Deciphering the communicative code in speech and gesture dialogues by autoencoding hypernetworks

What kinds of grammar or code are used in interactive communications with speech and gestures? How varied or invariant is this code among people in a language community? What types of communicative code facilitate the alignment of the speech and gesture for language understanding? To study these and other related questions we develop computational techniques using coding theory and machine learning that decipher the communicative code in embodied multimodal interaction. We use data from the SaGA (Bielefeld Speech and Gesture Alignment) corpus which consists of 25 dyads of naturalistic, yet controlled, and systematically annotated speech and gesture use, engaged in a spatial communication task (Luecking, 2010). For the work we present here, a sub-corpus of 5 dyads is employed (473 noun phrases, 288 gestures) combining three kinds of information. First, gesture coding including gestural representation techniques (e.g., drawing, placing) and morphological gesture features (e.g., handshape).

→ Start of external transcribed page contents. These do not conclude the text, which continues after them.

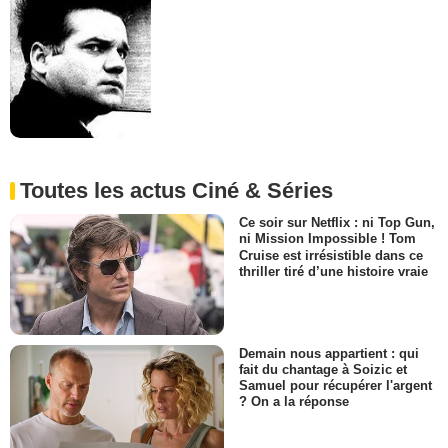
Toutes les actus Ciné & Séries
Ce soir sur Netflix : ni Top Gun,
ni Mission Impossible ! Tom
Cruise est irrésistible dans ce
thriller tiré d’une histoire vraie
Demain nous appartient : qui
fait du chantage à Soizic et
Samuel pour récupérer l'argent
? On a la réponse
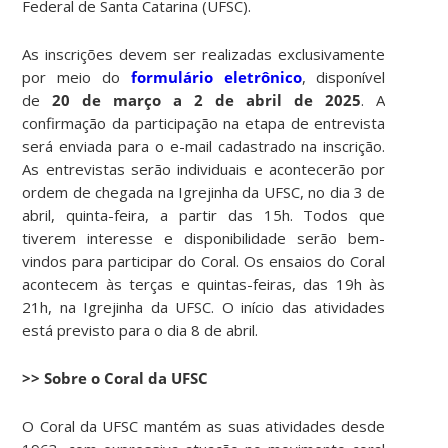
Federal de Santa Catarina (UFSC).
As inscrições devem ser realizadas exclusivamente
por meio do
formulário eletrônico
, disponível
de
20 de março a 2 de abril de 2025
. A
confirmação da participação na etapa de entrevista
será enviada para o e-mail cadastrado na inscrição.
As entrevistas serão individuais e acontecerão por
ordem de chegada na Igrejinha da UFSC, no dia 3 de
abril, quinta-feira, a partir das 15h. Todos que
tiverem interesse e disponibilidade serão bem-
vindos para participar do Coral. Os ensaios do Coral
acontecem às terças e quintas-feiras, das 19h às
21h, na Igrejinha da UFSC. O início das atividades
está previsto para o dia 8 de abril.
>> Sobre o Coral da UFSC
O Coral da UFSC mantém as suas atividades desde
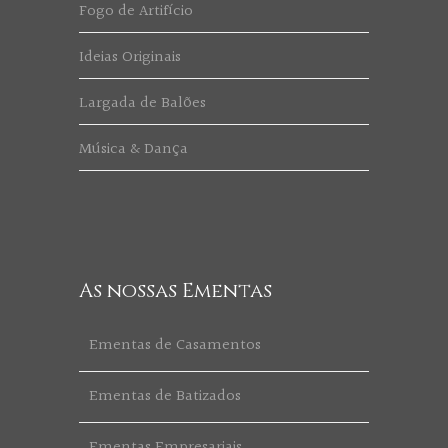
Fogo de Artifício
Ideias Originais
Largada de Balões
Música & Dança
As nossas Ementas
Ementas de Casamentos
Ementas de Batizados
Ementas Empresariais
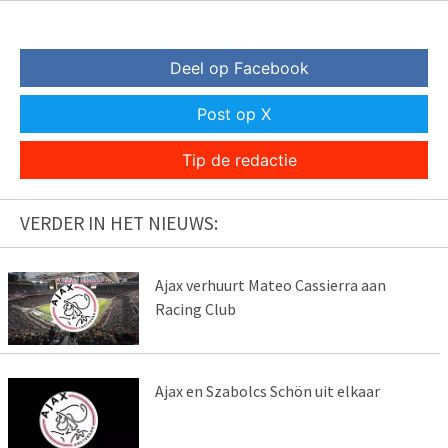
Deel op Facebook
Post op X
Tip de redactie
VERDER IN HET NIEUWS:
Ajax verhuurt Mateo Cassierra aan
Racing Club
Ajax en Szabolcs Schön uit elkaar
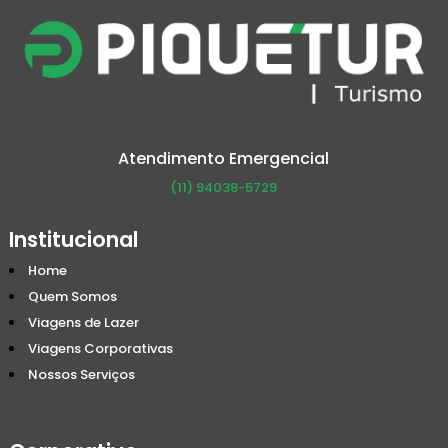
Atendimento Emergencial
(11) 94038-5729
Institucional
Home
Quem Somos
Viagens de Lazer
Viagens Corporativas
Nossos Serviços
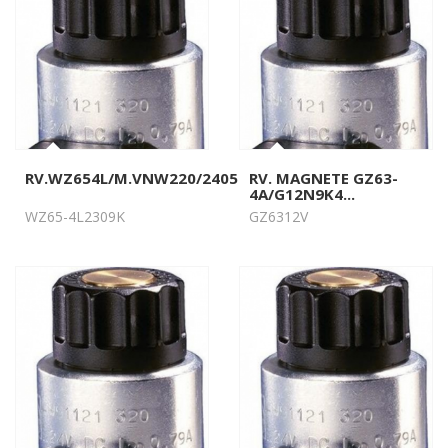
RV.WZ654L/M.VNW220/2405060N9K4...
RV. MAGNETE GZ63-
4A/G12N9K4...
WZ65-4L2309K
GZ6312V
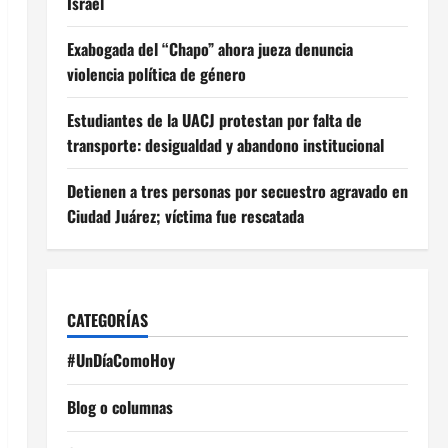
Israel
Exabogada del “Chapo” ahora jueza denuncia
violencia política de género
Estudiantes de la UACJ protestan por falta de
transporte: desigualdad y abandono institucional
Detienen a tres personas por secuestro agravado en
Ciudad Juárez; víctima fue rescatada
CATEGORÍAS
#UnDíaComoHoy
Blog o columnas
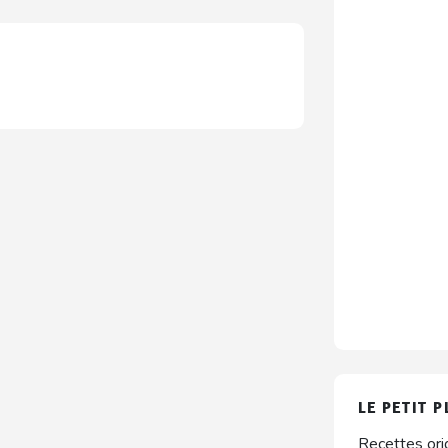
LE PETIT P
Recettes ori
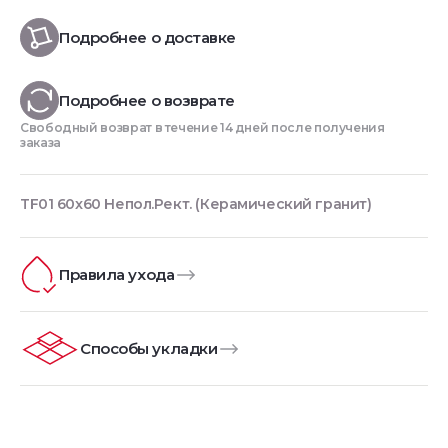
Подробнее о доставке
Подробнее о возврате
Свободный возврат в течение 14 дней после получения
заказа
TF01 60x60 Непол.Рект. (Керамический гранит)
Правила ухода
Способы укладки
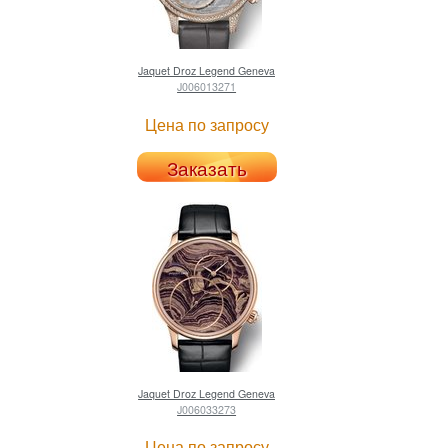
Jaquet Droz
Legend Geneva
J006013271
Цена по запросу
Заказать
Jaquet Droz
Legend Geneva
J006033273
Цена по запросу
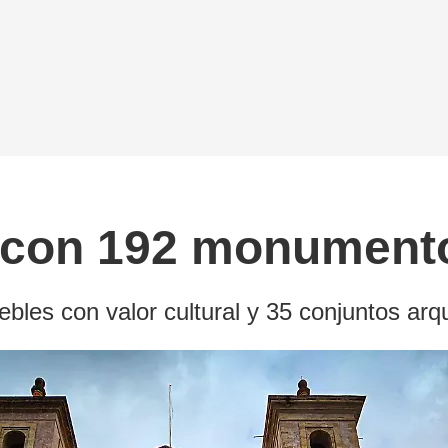
 con 192 monumento
bles con valor cultural y 35 conjuntos arq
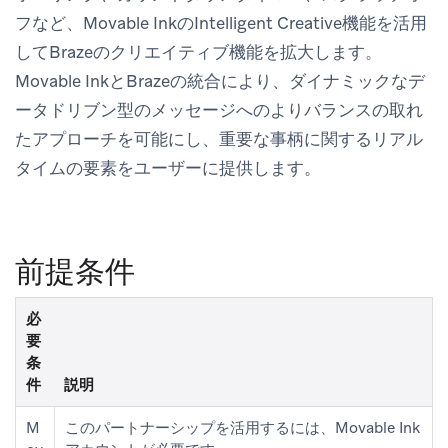
フなど、Movable InkのIntelligent Creative機能を活用
してBrazeのクリエイティブ機能を拡大します。
Movable InkとBrazeの統合により、ダイナミックなデ
ータドリブン型のメッセージへのよりバランスの取れ
たアプローチを可能にし、重要な事柄に関するリアル
タイムの要素をユーザーに提供します。
前提条件
必
要
条
件
説明
M
このパートナーシップを活用するには、Movable Ink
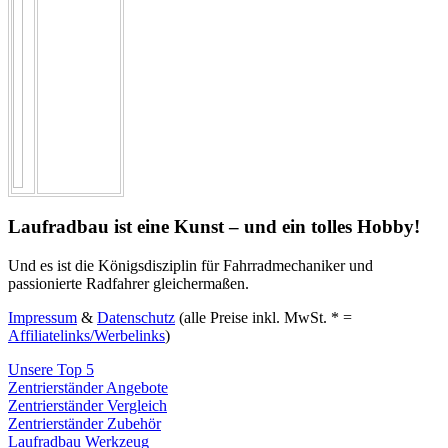
Laufradbau ist eine Kunst – und ein tolles Hobby!
Und es ist die Königsdisziplin für Fahrradmechaniker und
passionierte Radfahrer gleichermaßen.
Impressum
&
Datenschutz
(alle Preise inkl. MwSt. * =
Affiliatelinks/Werbelinks
)
Unsere Top 5
Zentrierständer Angebote
Zentrierständer Vergleich
Zentrierständer Zubehör
Laufradbau Werkzeug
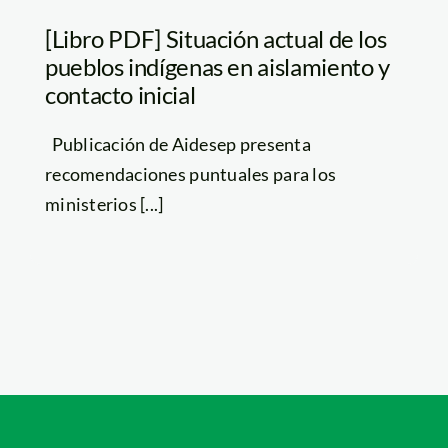
[Libro PDF] Situación actual de los
pueblos indígenas en aislamiento y
contacto inicial
Publicación de Aidesep presenta
recomendaciones puntuales para los
ministerios [...]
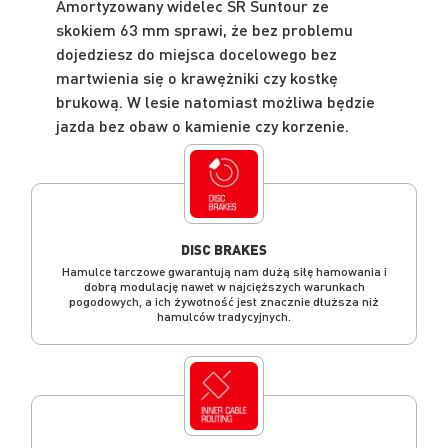
Amortyzowany widelec SR Suntour ze
skokiem 63 mm sprawi, że bez problemu
dojedziesz do miejsca docelowego bez
martwienia się o krawężniki czy kostkę
brukową. W lesie natomiast możliwa będzie
jazda bez obaw o kamienie czy korzenie.
DISC BRAKES
Hamulce tarczowe gwarantują nam dużą siłę hamowania i
dobrą modulację nawet w najcięższych warunkach
pogodowych, a ich żywotność jest znacznie dłuższa niż
hamulców tradycyjnych.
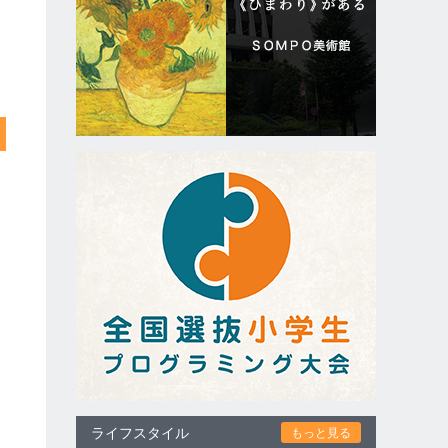
ライフスタイル
もっと見る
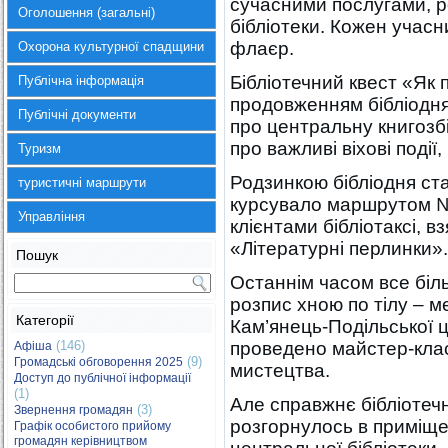
сучасними послугами, 
Оголошення (загальні)
бібліотеки. Кожен учасн
флаєр.
Охорона культурної спадщини
Бібліотечний квест «Як 
Публічна інформація
продовженням бібліодня
Публічні документи
про центральну книгозбі
про важливі віхові події, 
Туризм
Родзинкою бібліодня ста
туристичні маршрути
курсувало маршрутом №
Управління
клієнтами бібліотаксі, в
«Літературні перлинки».
Пошук
Останнім часом все біл
розпис хною по тілу – м
Категорії
Кам’янець-Подільської ц
(146)
проведено майстер-клас
Афіша
(9)
Громадські обговорення 2025
мистецтва.
Доступ до публічної інформації
(1)
Але справжнє бібліотеч
(3)
Звернення громадян
розгорнулось в приміщен
Графік особистого прийому
громадян керівництвом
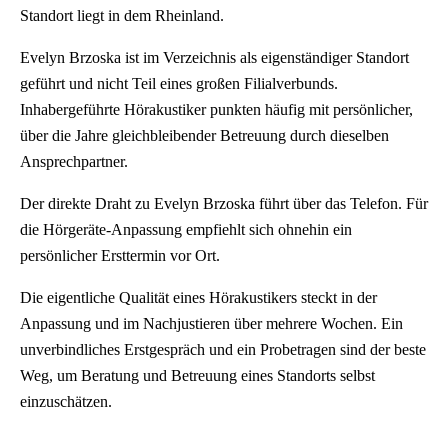
Standort liegt in dem Rheinland.
Evelyn Brzoska ist im Verzeichnis als eigenständiger Standort
geführt und nicht Teil eines großen Filialverbunds.
Inhabergeführte Hörakustiker punkten häufig mit persönlicher,
über die Jahre gleichbleibender Betreuung durch dieselben
Ansprechpartner.
Der direkte Draht zu Evelyn Brzoska führt über das Telefon. Für
die Hörgeräte-Anpassung empfiehlt sich ohnehin ein
persönlicher Ersttermin vor Ort.
Die eigentliche Qualität eines Hörakustikers steckt in der
Anpassung und im Nachjustieren über mehrere Wochen. Ein
unverbindliches Erstgespräch und ein Probetragen sind der beste
Weg, um Beratung und Betreuung eines Standorts selbst
einzuschätzen.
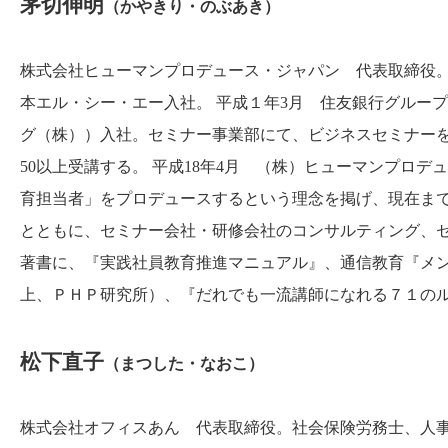
茅切伸明
（かやきり・のぶあき）
株式会社ヒューマンプロデュース・ジャパン 代表取締役。
本エル・シー・エー入社。 平成１年3月 住友銀行グループ
グ（株））入社。セミナー事業部にて、ビジネスセミナーを年
50以上受講する。 平成18年4月 （株）ヒューマンプロ
育担当者」をプロデュースするという理念を掲げ、現在まで年
とともに、セミナー会社・研修会社のコンサルティング、
著書に、『実践社員教育推進マニュアル』、通信教育『メ
上、ＰＨＰ研究所）、『だれでも一流講師になれる７１の
松下直子
（まつした・なおこ）
株式会社オフィスあん 代表取締役。社会保険労務士、人事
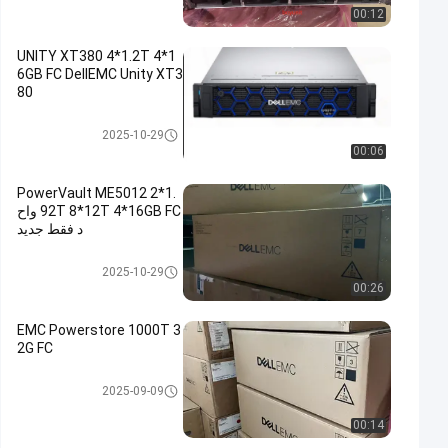
00:12
UNITY XT380 4*1.2T 4*1
6GB FC DellEMC Unity XT3
80
وحدة تخزين DELL EMC Unity
2025-10-29
00:06
PowerVault ME5012 2*1.
92T 8*12T 4*16GB FC واح
د فقط جديد
وحدة تخزين DELL EMC Unity
2025-10-29
00:26
EMC Powerstore 1000T 3
2G FC
وحدة تخزين DELL EMC Unity
2025-09-09
00:14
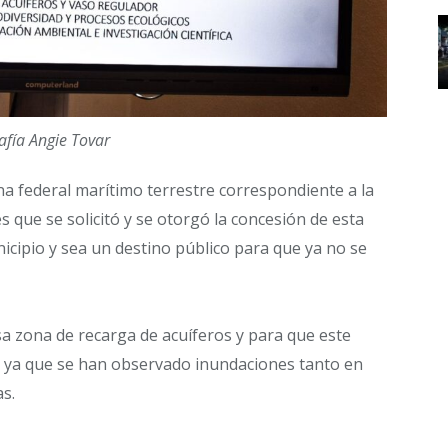
afía Angie Tovar
zona federal marítimo terrestre correspondiente a la
s que se solicitó y se otorgó la concesión de esta
icipio y sea un destino público para que ya no se
.
a zona de recarga de acuíferos y para que este
 ya que se han observado inundaciones tanto en
as.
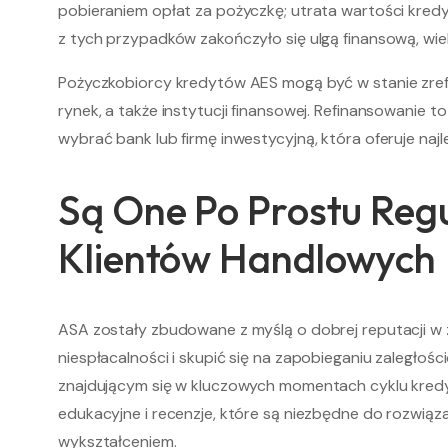
pobieraniem opłat za pożyczkę; utrata wartości kredy
z tych przypadków zakończyło się ulgą finansową, wi
Pożyczkobiorcy kredytów AES mogą być w stanie zre
rynek, a także instytucji finansowej. Refinansowanie 
wybrać bank lub firmę inwestycyjną, która oferuje najl
Są One Po Prostu Reg
Klientów Handlowych
ASA zostały zbudowane z myślą o dobrej reputacji w 
niespłacalności i skupić się na zapobieganiu zaległ
znajdującym się w kluczowych momentach cyklu kredyt
edukacyjne i recenzje, które są niezbędne do rozwiąz
wykształceniem.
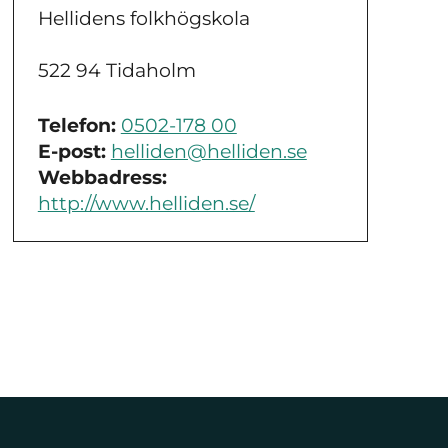
Hellidens folkhögskola
522 94 Tidaholm
Telefon:
0502-178 00
E-post:
helliden@helliden.se
Webbadress:
http://www.helliden.se/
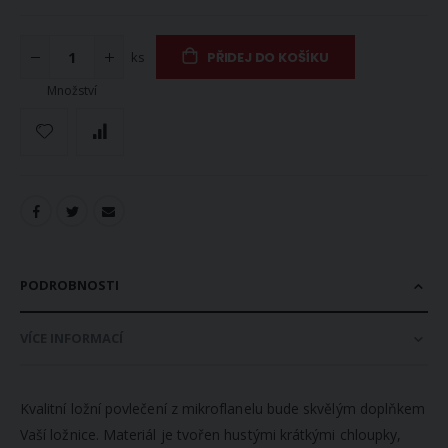
ks
PŘIDEJ DO KOŠÍKU
Množství
PODROBNOSTI
VÍCE INFORMACÍ
Kvalitní ložní povlečení z mikroflanelu bude skvělým doplňkem
Vaší ložnice. Materiál je tvořen hustými krátkými chloupky,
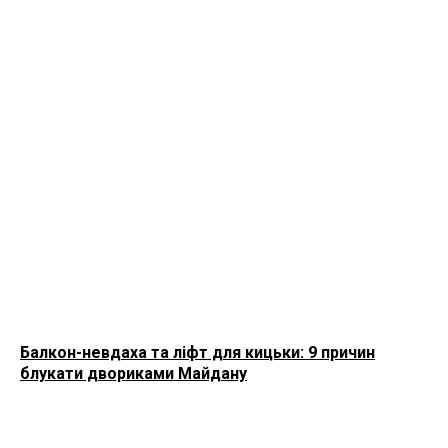
Балкон-невдаха та ліфт для кицьки: 9 причин
блукати двориками Майдану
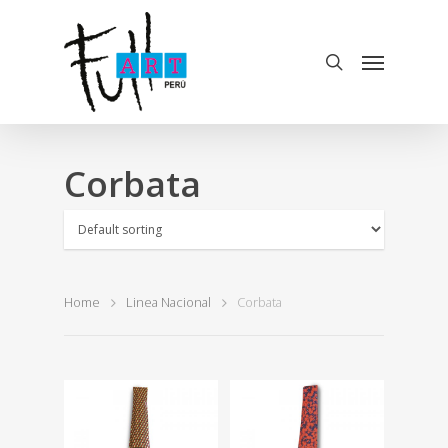
Corbata
Home
Linea Nacional
Corbata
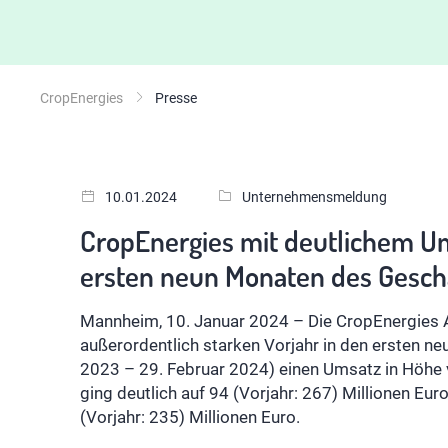
CropEnergies
Presse
10.01.2024
Unternehmensmeldung
CropEnergies mit deutlichem U
ersten neun Monaten des Gesch
Mannheim, 10. Januar 2024 – Die CropEnergies 
außerordentlich starken Vorjahr in den ersten 
2023 – 29. Februar 2024) einen Umsatz in Höhe 
ging deutlich auf 94 (Vorjahr: 267) Millionen Eur
(Vorjahr: 235) Millionen Euro.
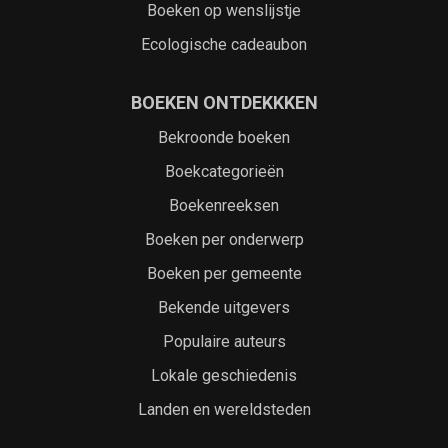
Boeken op wenslijstje
Ecologische cadeaubon
BOEKEN ONTDEKKKEN
Bekroonde boeken
Boekcategorieën
Boekenreeksen
Boeken per onderwerp
Boeken per gemeente
Bekende uitgevers
Populaire auteurs
Lokale geschiedenis
Landen en wereldsteden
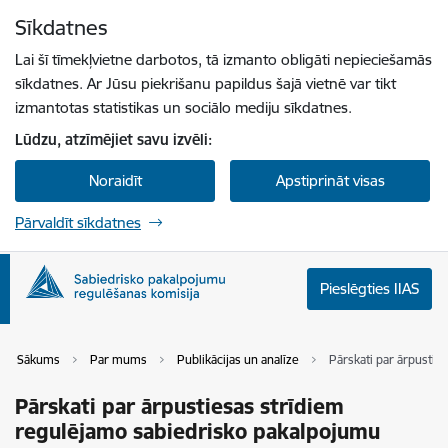
Pāriet uz lapas saturu
Sīkdatnes
Spied
lai meklētu
Enter
Lai šī tīmekļvietne darbotos, tā izmanto obligāti nepieciešamās
sīkdatnes. Ar Jūsu piekrišanu papildus šajā vietnē var tikt
izmantotas statistikas un sociālo mediju sīkdatnes.
Lūdzu, atzīmējiet savu izvēli:
Noraidīt
Apstiprināt visas
Pārvaldīt sīkdatnes
Pieslēgties IIAS
Sākums
Par mums
Publikācijas un analīze
Pārskati par ārpusti
Pārskati par ārpustiesas strīdiem
regulējamo sabiedrisko pakalpojumu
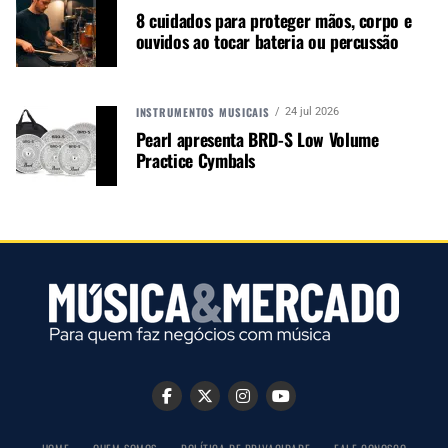
8 cuidados para proteger mãos, corpo e
ouvidos ao tocar bateria ou percussão
INSTRUMENTOS MUSICAIS
24 jul 2026
Pearl apresenta BRD-S Low Volume
Practice Cymbals
Autor:
Redação M&M
Música &amp; Mercado é uma
publicação empenhada em
promover e divulgar o mercado e
negócios para o music business,
indústria de áudio profissional,
iluminação e instrumentos
musicais. Nós amamos o que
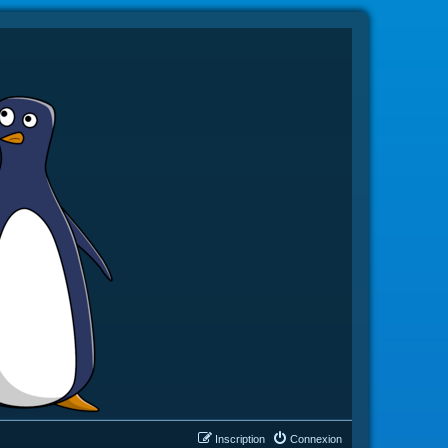
Inscription
Connexion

Second, a transcription of the spoken words and dialogue contextual information (information state, thematization, elemental actions of direction giving). And third, a coding of the gestures' referent objects and their spatio-geometrical properties (dimensionality, symmetries, etc.). We formulate the gesture generation problem as an encoding problem and use the unsupervised, autoencoding technique, where the input vector x is transformed by some function f(.;W) to the output vector y which is the same as the input, i.e. y = f(x;W) = x. For transformation we use the hypernetwork graphical architecture. The hypernetwork is a hypergraph structure, where the edges are weighted and represent the subsets of the variables (variables). One advantage of the hypernetwork is that it can capture the compositional structures or code words (or construction grammar rules) in its hypergraph structure. We apply an expectation-maximization style of learning algorithm to build the best autoencoding hypernetwork for the observed gesture-speech dialogue data. Another advantage of the hypernetwork is its generativity, i.e. the hypernetwork model can generate the values of the unknown (unobserved) variables from those of the known (observed) variables by probabilistic inference. This feature is especially useful for artificial communicative agents since the learned hypernetwork can be used to synthesize the gestures for virtual avatars or humanoid robots.